Dantonio seems genuinely horrified by how his program crumbled. He's determined to rebuild.

"Get back to our morals and what our program is, what we stand for," said Michigan State offensive lineman Brian Allen, a Hinsdale Central alumnus. "That has been his message."

Said Dantonio: "Eleven years ago I was hired here to reform a culture. Our mission was to win championships, graduate players and do things right. We'll re-establish ourselves in all three of those areas.

"We've had some good times. It's easy to stand up there and sing the fight song and put a (championship) hat on. It's not as easy when you are going through these type of things, but at the end of the day, that's why I was hired _ to solve problems. That's what we're going to do."

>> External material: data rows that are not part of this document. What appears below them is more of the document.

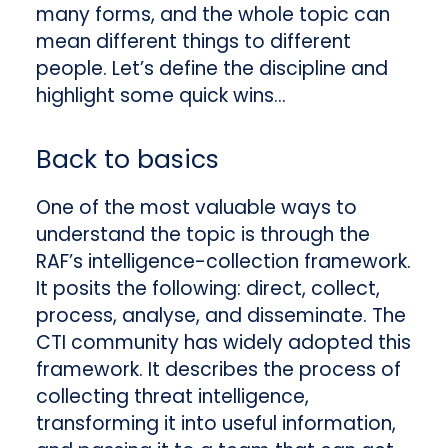
many forms, and the whole topic can
mean different things to different
people. Let’s define the discipline and
highlight some quick wins…
Back to basics
One of the most valuable ways to
understand the topic is through the
RAF’s intelligence-collection framework.
It posits the following: direct, collect,
process, analyse, and disseminate. The
CTI community has widely adopted this
framework. It describes the process of
collecting threat intelligence,
transforming it into useful information,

He will need his players' help to repair a battered locker room.

Asked if there was a racial divide last season, running back Gerald Holmes replied: "I don't want to speak too much on that, but whatever it was, I definitely do not see that now. My thing is, as long as people are ready to come work, if you're running sprints next to me and you're sweating with me and winning games with me, that's all that matters."

Holmes helped create a series of player-only meetings "where we discuss our problems and allow the floor to be open to anybody _ a younger guy, a white guy, a black guy. We do them about every week. And I plan on having them set in stone even when I'm gone."

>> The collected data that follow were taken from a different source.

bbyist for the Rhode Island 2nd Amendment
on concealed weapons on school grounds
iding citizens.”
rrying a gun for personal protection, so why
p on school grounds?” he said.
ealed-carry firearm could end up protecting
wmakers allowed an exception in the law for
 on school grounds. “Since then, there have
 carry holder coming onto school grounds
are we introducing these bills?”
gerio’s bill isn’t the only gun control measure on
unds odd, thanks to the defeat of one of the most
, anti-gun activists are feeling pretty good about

Holmes is one of only nine scholarship seniors on the roster. Allen is another. Asked what the program stands for, he replied: "A tough, workmanlike mentality. Coming in with a chip on your shoulder. It's not about being pretty or being cool.

"We're not even talking about winning games right now. It's winning a workout, having the right attitude. For whatever reason, that wasn't there last year."

Said Dantonio: "Our seniors have to have their best year. And then our other players have to grow. We just have to, inch by inch, take it back."